What to produce ▸ One exact copy of the listing, minus the images, is the required answer.

Start of Information supplied

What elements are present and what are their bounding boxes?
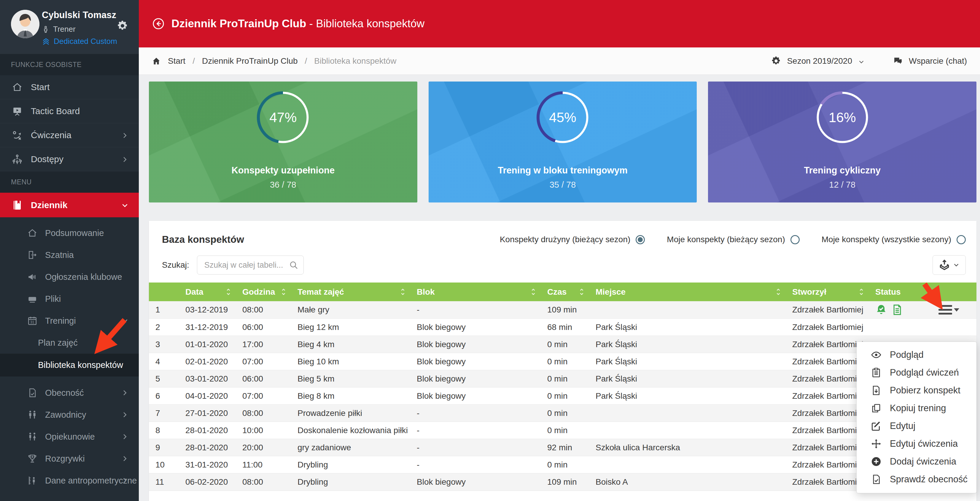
sidebar-item-plan-zajec[interactable]: Plan zajęć [0,332,139,354]
chevron-down-icon [121,201,129,209]
menu-item-podglad[interactable]: Podgląd [857,346,977,364]
chevron-right-icon [121,477,129,484]
sidebar-item-ogloszenia[interactable]: Ogłoszenia klubowe [0,266,139,288]
table-row[interactable]: 828-01-202010:00 Doskonalenie kozłowania… [149,422,977,439]
sort-icon[interactable] [225,287,232,297]
card-count: 35 / 78 [550,180,576,190]
radio-moje-konspekty-wszystkie[interactable]: Moje konspekty (wszystkie sezony) [822,235,966,244]
chat-icon[interactable] [893,56,903,66]
sidebar-item-rozgrywki[interactable]: Rozgrywki [0,448,139,469]
document-icon[interactable] [891,304,903,316]
sort-icon[interactable] [578,287,585,297]
sidebar-item-label: Dostępy [31,154,64,164]
profile-settings-gear-icon[interactable] [117,20,128,32]
menu-item-edytuj-cwiczenia[interactable]: Edytuj ćwiczenia [857,435,977,453]
sidebar-item-dostepy[interactable]: Dostępy [0,147,139,171]
menu-item-pobierz-konspekt[interactable]: Pobierz konspekt [857,382,977,400]
table-row[interactable]: 103-12-201908:00 Małe gry-109 min Zdrzał… [149,301,977,319]
menu-item-podglad-cwiczen[interactable]: Podgląd ćwiczeń [857,364,977,382]
back-icon[interactable] [152,17,165,30]
col-miejsce[interactable]: Miejsce [589,282,786,301]
chevron-right-icon [121,131,129,139]
chevron-down-icon [858,58,865,64]
user-plan[interactable]: Dedicated Custom [54,37,117,46]
sidebar-item-label: Rozgrywki [45,454,85,464]
progress-ring: 47% [255,89,311,146]
col-data[interactable]: Data [179,282,236,301]
col-godzina[interactable]: Godzina [236,282,291,301]
radio-label: Moje konspekty (wszystkie sezony) [822,235,951,244]
table-row[interactable]: 727-01-202008:00 Prowadzenie piłki-0 min… [149,405,977,422]
sidebar-item-label: Dziennik [31,200,67,210]
sidebar-item-cwiczenia[interactable]: Ćwiczenia [0,123,139,147]
menu-item-label: Pobierz konspekt [890,385,961,396]
col-blok[interactable]: Blok [410,282,541,301]
sidebar-item-dziennik[interactable]: Dziennik [0,193,139,217]
col-stworzyl[interactable]: Stworzył [786,282,869,301]
gear-icon[interactable] [771,56,781,66]
table-row[interactable]: 301-01-202017:00 Bieg 4 kmBlok biegowy0 … [149,336,977,353]
sidebar-item-obecnosc[interactable]: Obecność [0,382,139,404]
table-row[interactable]: 604-01-202007:00 Bieg 8 kmBlok biegowy0 … [149,387,977,405]
table-header-row: Data Godzina Temat zajęć Blok Czas Miejs… [149,282,977,301]
table-row[interactable]: 503-01-202006:00 Bieg 5 kmBlok biegowy0 … [149,370,977,387]
user-profile: Cybulski Tomasz Trener Dedicated Custom [0,0,139,54]
sidebar-item-opiekunowie[interactable]: Opiekunowie [0,426,139,448]
breadcrumb-dziennik[interactable]: Dziennik ProTrainUp Club [202,56,298,66]
menu-item-edytuj[interactable]: Edytuj [857,417,977,435]
sidebar-item-szatnia[interactable]: Szatnia [0,244,139,266]
radio-moje-konspekty-sezon[interactable]: Moje konspekty (bieżący sezon) [667,235,799,244]
sort-icon[interactable] [858,287,865,297]
sidebar-item-dane-antropometryczne[interactable]: Dane antropometryczne [0,469,139,491]
radio-button[interactable] [956,235,966,244]
avatar[interactable] [11,10,40,38]
export-button[interactable] [932,255,966,275]
topbar: Dziennik ProTrainUp Club - Biblioteka ko… [139,0,980,48]
sort-icon[interactable] [530,287,536,297]
door-icon [27,250,37,260]
table-row[interactable]: 928-01-202020:00 gry zadaniowe-92 min Sz… [149,439,977,456]
col-temat[interactable]: Temat zajęć [291,282,410,301]
user-name: Cybulski Tomasz [42,10,139,21]
plus-circle-icon [871,456,881,467]
sort-icon[interactable] [775,287,781,297]
menu-item-kopiuj-trening[interactable]: Kopiuj trening [857,400,977,417]
radio-button[interactable] [791,235,800,244]
card-count: 36 / 78 [270,180,296,190]
table-row[interactable]: 231-12-201906:00 Bieg 12 kmBlok biegowy6… [149,319,977,336]
drive-icon [27,294,37,304]
sidebar-item-zawodnicy[interactable]: Zawodnicy [0,404,139,426]
menu-item-dodaj-cwiczenia[interactable]: Dodaj ćwiczenia [857,453,977,471]
support-chat-link[interactable]: Wsparcie (chat) [909,56,967,66]
sidebar-item-podsumowanie[interactable]: Podsumowanie [0,222,139,244]
season-selector[interactable]: Sezon 2019/2020 [787,56,852,66]
search-icon [289,260,298,270]
chevron-right-icon [121,455,129,463]
breadcrumb-start[interactable]: Start [168,56,185,66]
sidebar-item-tactic-board[interactable]: Tactic Board [0,99,139,123]
export-icon [939,259,950,271]
sidebar-item-pliki[interactable]: Pliki [0,288,139,310]
sort-icon[interactable] [399,287,406,297]
radio-button[interactable] [636,235,645,244]
sidebar-item-biblioteka-konspektow[interactable]: Biblioteka konspektów [0,354,139,376]
search-input[interactable] [197,255,304,274]
chevron-right-icon [121,155,129,163]
home-icon[interactable] [152,57,161,65]
sidebar-item-treningi[interactable]: Treningi [0,310,139,332]
baza-konspektow-panel: Baza konspektów Konspekty drużyny (bieżą… [149,221,977,501]
table-row[interactable]: 1106-02-202008:00 DryblingBlok biegowy10… [149,473,977,491]
card-trening-cykliczny: 16% Trening cykliczny 12 / 78 [708,81,977,203]
sort-icon[interactable] [280,287,287,297]
filter-radios: Konspekty drużyny (bieżący sezon) Moje k… [500,235,966,244]
bell-check-icon[interactable] [875,304,887,316]
table-row[interactable]: 1031-01-202011:00 Drybling-0 min Zdrzałe… [149,456,977,473]
radio-konspekty-druzyny[interactable]: Konspekty drużyny (bieżący sezon) [500,235,645,244]
row-actions-menu-button[interactable] [939,305,959,314]
menu-item-sprawdz-obecnosc[interactable]: Sprawdź obecność [857,471,977,488]
col-czas[interactable]: Czas [541,282,589,301]
edit-icon [871,421,881,431]
radio-label: Konspekty drużyny (bieżący sezon) [500,235,630,244]
sidebar-item-start[interactable]: Start [0,75,139,99]
table-row[interactable]: 402-01-202007:00 Bieg 10 kmBlok biegowy0… [149,353,977,370]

End of Information supplied

Exercise solution ▸
What elements are present and what are their bounding boxes?
sidebar-item-plan-zajec[interactable]: Plan zajęć [0,332,139,354]
chevron-down-icon [121,201,129,209]
menu-item-podglad[interactable]: Podgląd [857,346,977,364]
chevron-right-icon [121,477,129,484]
sidebar-item-ogloszenia[interactable]: Ogłoszenia klubowe [0,266,139,288]
table-row[interactable]: 828-01-202010:00 Doskonalenie kozłowania… [149,422,977,439]
sort-icon[interactable] [225,287,232,297]
card-count: 35 / 78 [550,180,576,190]
radio-moje-konspekty-wszystkie[interactable]: Moje konspekty (wszystkie sezony) [822,235,966,244]
chat-icon[interactable] [893,56,903,66]
sidebar-item-rozgrywki[interactable]: Rozgrywki [0,448,139,469]
document-icon[interactable] [891,304,903,316]
sort-icon[interactable] [578,287,585,297]
sidebar-item-label: Dostępy [31,154,64,164]
profile-settings-gear-icon[interactable] [117,20,128,32]
menu-item-edytuj-cwiczenia[interactable]: Edytuj ćwiczenia [857,435,977,453]
sidebar-item-dostepy[interactable]: Dostępy [0,147,139,171]
menu-item-pobierz-konspekt[interactable]: Pobierz konspekt [857,382,977,400]
table-row[interactable]: 103-12-201908:00 Małe gry-109 min Zdrzał… [149,301,977,319]
menu-item-podglad-cwiczen[interactable]: Podgląd ćwiczeń [857,364,977,382]
back-icon[interactable] [152,17,165,30]
col-miejsce[interactable]: Miejsce [589,282,786,301]
chevron-right-icon [121,131,129,139]
chevron-down-icon [858,58,865,64]
user-plan[interactable]: Dedicated Custom [54,37,117,46]
sidebar-item-label: Rozgrywki [45,454,85,464]
progress-ring: 47% [255,89,311,146]
col-data[interactable]: Data [179,282,236,301]
col-godzina[interactable]: Godzina [236,282,291,301]
radio-label: Moje konspekty (wszystkie sezony) [822,235,951,244]
table-row[interactable]: 727-01-202008:00 Prowadzenie piłki-0 min… [149,405,977,422]
sidebar-item-label: Dziennik [31,200,67,210]
sidebar-item-cwiczenia[interactable]: Ćwiczenia [0,123,139,147]
menu-item-label: Pobierz konspekt [890,385,961,396]
col-blok[interactable]: Blok [410,282,541,301]
sidebar-item-dziennik[interactable]: Dziennik [0,193,139,217]
col-stworzyl[interactable]: Stworzył [786,282,869,301]
gear-icon[interactable] [771,56,781,66]
table-row[interactable]: 301-01-202017:00 Bieg 4 kmBlok biegowy0 … [149,336,977,353]
sidebar-item-obecnosc[interactable]: Obecność [0,382,139,404]
table-row[interactable]: 604-01-202007:00 Bieg 8 kmBlok biegowy0 … [149,387,977,405]
table-header-row: Data Godzina Temat zajęć Blok Czas Miejs… [149,282,977,301]
table-row[interactable]: 503-01-202006:00 Bieg 5 kmBlok biegowy0 … [149,370,977,387]
user-profile: Cybulski Tomasz Trener Dedicated Custom [0,0,139,54]
sidebar-item-opiekunowie[interactable]: Opiekunowie [0,426,139,448]
breadcrumb-dziennik[interactable]: Dziennik ProTrainUp Club [202,56,298,66]
menu-item-edytuj[interactable]: Edytuj [857,417,977,435]
sidebar-item-szatnia[interactable]: Szatnia [0,244,139,266]
radio-moje-konspekty-sezon[interactable]: Moje konspekty (bieżący sezon) [667,235,799,244]
sort-icon[interactable] [858,287,865,297]
sidebar-item-dane-antropometryczne[interactable]: Dane antropometryczne [0,469,139,491]
radio-button[interactable] [956,235,966,244]
avatar[interactable] [11,10,40,38]
export-button[interactable] [932,255,966,275]
topbar: Dziennik ProTrainUp Club - Biblioteka ko… [139,0,980,48]
sort-icon[interactable] [530,287,536,297]
door-icon [27,250,37,260]
table-row[interactable]: 928-01-202020:00 gry zadaniowe-92 min Sz… [149,439,977,456]
col-temat[interactable]: Temat zajęć [291,282,410,301]
user-name: Cybulski Tomasz [42,10,139,21]
plus-circle-icon [871,456,881,467]
sort-icon[interactable] [775,287,781,297]
menu-item-kopiuj-trening[interactable]: Kopiuj trening [857,400,977,417]
radio-button[interactable] [791,235,800,244]
card-count: 36 / 78 [270,180,296,190]
table-row[interactable]: 231-12-201906:00 Bieg 12 kmBlok biegowy6… [149,319,977,336]
drive-icon [27,294,37,304]
sidebar-item-zawodnicy[interactable]: Zawodnicy [0,404,139,426]
menu-item-dodaj-cwiczenia[interactable]: Dodaj ćwiczenia [857,453,977,471]
support-chat-link[interactable]: Wsparcie (chat) [909,56,967,66]
sidebar-item-podsumowanie[interactable]: Podsumowanie [0,222,139,244]
season-selector[interactable]: Sezon 2019/2020 [787,56,852,66]
search-icon [289,260,298,270]
chevron-right-icon [121,455,129,463]
breadcrumb-start[interactable]: Start [168,56,185,66]
sidebar-item-tactic-board[interactable]: Tactic Board [0,99,139,123]
export-icon [939,259,950,271]
sidebar-item-pliki[interactable]: Pliki [0,288,139,310]
sort-icon[interactable] [399,287,406,297]
radio-button[interactable] [636,235,645,244]
sidebar-item-biblioteka-konspektow[interactable]: Biblioteka konspektów [0,354,139,376]
search-input[interactable] [197,255,304,274]
chevron-right-icon [121,155,129,163]
home-icon[interactable] [152,57,161,65]
sidebar-item-treningi[interactable]: Treningi [0,310,139,332]
baza-konspektow-panel: Baza konspektów Konspekty drużyny (bieżą… [149,221,977,501]
table-row[interactable]: 1106-02-202008:00 DryblingBlok biegowy10… [149,473,977,491]
card-trening-cykliczny: 16% Trening cykliczny 12 / 78 [708,81,977,203]
sort-icon[interactable] [280,287,287,297]
filter-radios: Konspekty drużyny (bieżący sezon) Moje k… [500,235,966,244]
bell-check-icon[interactable] [875,304,887,316]
table-row[interactable]: 1031-01-202011:00 Drybling-0 min Zdrzałe… [149,456,977,473]
radio-konspekty-druzyny[interactable]: Konspekty drużyny (bieżący sezon) [500,235,645,244]
row-actions-menu-button[interactable] [939,305,959,314]
menu-item-sprawdz-obecnosc[interactable]: Sprawdź obecność [857,471,977,488]
col-czas[interactable]: Czas [541,282,589,301]
edit-icon [871,421,881,431]
radio-label: Konspekty drużyny (bieżący sezon) [500,235,630,244]
sidebar-item-start[interactable]: Start [0,75,139,99]
table-row[interactable]: 402-01-202007:00 Bieg 10 kmBlok biegowy0… [149,353,977,370]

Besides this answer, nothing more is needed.